■ INFORMATION PROVIDED

----------------------------------------

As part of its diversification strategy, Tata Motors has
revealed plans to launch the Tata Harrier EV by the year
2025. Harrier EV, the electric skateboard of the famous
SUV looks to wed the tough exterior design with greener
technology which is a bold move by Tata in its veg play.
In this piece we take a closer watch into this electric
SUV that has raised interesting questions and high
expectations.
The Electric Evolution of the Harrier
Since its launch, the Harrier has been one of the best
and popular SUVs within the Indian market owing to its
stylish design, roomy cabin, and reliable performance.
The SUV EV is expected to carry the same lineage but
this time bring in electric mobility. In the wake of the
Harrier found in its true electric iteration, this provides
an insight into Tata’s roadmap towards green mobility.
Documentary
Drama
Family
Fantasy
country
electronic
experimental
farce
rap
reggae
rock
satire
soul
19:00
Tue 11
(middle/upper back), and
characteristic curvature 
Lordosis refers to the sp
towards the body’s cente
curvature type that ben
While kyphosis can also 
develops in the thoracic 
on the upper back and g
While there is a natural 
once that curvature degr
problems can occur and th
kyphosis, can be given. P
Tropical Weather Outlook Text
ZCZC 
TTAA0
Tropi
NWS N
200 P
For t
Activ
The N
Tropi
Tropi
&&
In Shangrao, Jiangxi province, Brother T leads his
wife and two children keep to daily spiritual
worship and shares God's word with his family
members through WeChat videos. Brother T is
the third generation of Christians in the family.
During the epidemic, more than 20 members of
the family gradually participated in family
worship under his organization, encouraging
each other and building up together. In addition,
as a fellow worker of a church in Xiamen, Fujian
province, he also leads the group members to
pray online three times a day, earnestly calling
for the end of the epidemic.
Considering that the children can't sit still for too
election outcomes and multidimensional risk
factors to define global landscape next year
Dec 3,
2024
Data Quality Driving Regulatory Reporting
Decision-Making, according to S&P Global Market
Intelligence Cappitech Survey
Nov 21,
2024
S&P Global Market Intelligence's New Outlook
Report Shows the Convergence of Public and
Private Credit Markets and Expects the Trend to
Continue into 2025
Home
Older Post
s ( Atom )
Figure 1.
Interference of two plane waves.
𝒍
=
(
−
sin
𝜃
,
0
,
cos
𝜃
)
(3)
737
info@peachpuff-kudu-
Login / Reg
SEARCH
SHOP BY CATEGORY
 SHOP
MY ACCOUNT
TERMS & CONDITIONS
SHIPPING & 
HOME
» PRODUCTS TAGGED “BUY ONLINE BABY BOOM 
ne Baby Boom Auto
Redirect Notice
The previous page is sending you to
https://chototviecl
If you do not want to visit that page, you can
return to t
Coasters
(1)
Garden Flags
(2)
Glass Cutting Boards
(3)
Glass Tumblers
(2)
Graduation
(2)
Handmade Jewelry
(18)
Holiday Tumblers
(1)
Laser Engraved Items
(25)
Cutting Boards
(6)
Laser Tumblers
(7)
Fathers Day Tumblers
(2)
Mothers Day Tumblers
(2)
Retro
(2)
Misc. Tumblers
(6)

----------------------------------------

■ WHAT IS BEING ASKED
Number of lines containing the word "mobility" in the listing: state it, and add no other text.

■ OUTPUT FOR THIS TASK
2